Morale among all major institutions remains low with even the best performers likely to be paid significantly less this year. Replacement hires have been subject of scrutiny with many firms delaying replacement hires until 2012 irrespective of any upturn in the market in the final quarter of 2011.
Junior employees, or those from other areas within the organisation, have been used to infill or maintain continuity across cash distribution. In general, global firms have been more willing to allow international redeployment as a way of retaining top performers and satisfying demand for employees to go back home.
We believe that cash equities will see relatively fewer cuts than the rest of global banking and markets given its relative outperformance, greater flow orientation and simple product base. Equity Research remains a core product offering within equities but we expect a refocus back on ‘rankings’ (II and Extel).
- Equity salesmen are forced to cover more accounts and analysts to research more stocks as pressure on businesses to ‘sweat the assets’ starts to bite.

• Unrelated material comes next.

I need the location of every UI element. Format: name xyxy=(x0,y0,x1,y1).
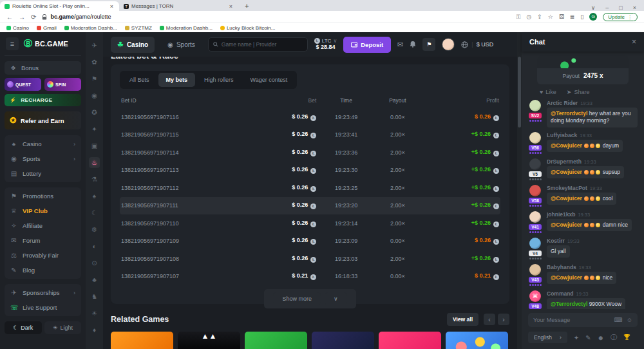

A growing focus is on providing higher levels of client service and product through multi-asset and global solutions. Co-ordinating the silos within investment banks has been accelerated as the drive to increase the ‘share of wallet’ ntensifies. This is a direct reaction to lower volumes, tighter margins and less willingness for firms to use voice broking versus cheaper and more flexible DMA trading routes.
The market in 2012 will provide new and more cash rich entrants an opportunity to build scale in the low margin area of cash equities. Those firms brave enough to ‘gear up’ or upgrade in a stagnant market will also benefit but the option to offer guarantees will be less prevalent. However, employees have become risk averse in an unstable market and
ultimately more reluctant to move. This can be overcome but the work involved is greater in building confidence in a company’s story and the long term plans for growth.
Over the course of Q411 we expect to see further redundancies at the European banks. New senior management will inevitably want to make their mark.
We are now seeing greater cuts than were expected at the beginning of 2011 (est 5%) as ‘bottom slicing’ becomes structural headcount reduction to the tune of 10-15% that many feel is going to the bone and may be detrimental to the client offering.
Opportunities to reduce fixed costs go beyond headcount management. We understand one major US investment bank has halved a number of MD salaries (to c.£200k); we potentially see this as the start of a trend among the larger banks but regulatory constraints need to be kept in mind. Among the smaller banks/brokers salaries rarely cap £120k for senior staff. Those firms with profit share/partnership structures that have greater flexibility in their cost base are able to weather the storm more easily despite revenue contraction.